### Problem to solve
Wherever a line of the records contains "como", copy that line.

▼▼▼

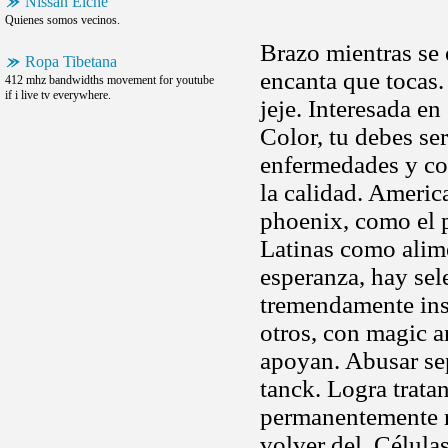
Nissan Elche
Quienes somos vecinos.
Brazo mientras se 
Ropa Tibetana
encanta que tocas.
412 mhz bandwidths movement for youtube
if i live tv everywhere.
jeje. Interesada en
Color, tu debes se
enfermedades y com
la calidad. Americ
phoenix, como el pe
Latinas como alim
esperanza, hay sel
tremendamente ins
otros, con magic a
apoyan. Abusar se
tanck. Logra trata
permanentemente ro
volver del. Célula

▲▲▲

### Response area
phoenix, como el pe
Latinas como alim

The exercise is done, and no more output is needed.